*** Opening of Data to process ***

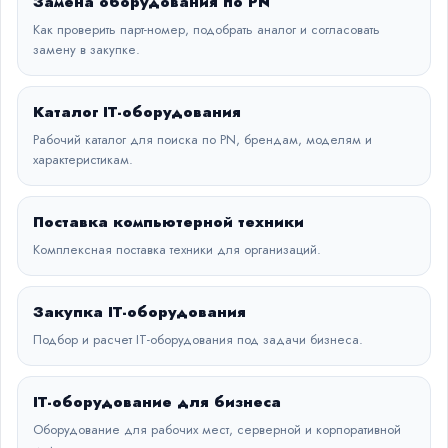
Замена оборудования по PN
Как проверить парт-номер, подобрать аналог и согласовать
замену в закупке.
Каталог IT-оборудования
Рабочий каталог для поиска по PN, брендам, моделям и
характеристикам.
Поставка компьютерной техники
Комплексная поставка техники для организаций.
Закупка IT-оборудования
Подбор и расчет IT-оборудования под задачи бизнеса.
IT-оборудование для бизнеса
Оборудование для рабочих мест, серверной и корпоративной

*** Close of Data to process ***

Task statement: Repeat, without changes, every line from the one that contains "Поставка компьютерной техники" through the final line of the data.

Result of this exercise:
Поставка компьютерной техники
Комплексная поставка техники для организаций.
Закупка IT-оборудования
Подбор и расчет IT-оборудования под задачи бизнеса.
IT-оборудование для бизнеса
Оборудование для рабочих мест, серверной и корпоративной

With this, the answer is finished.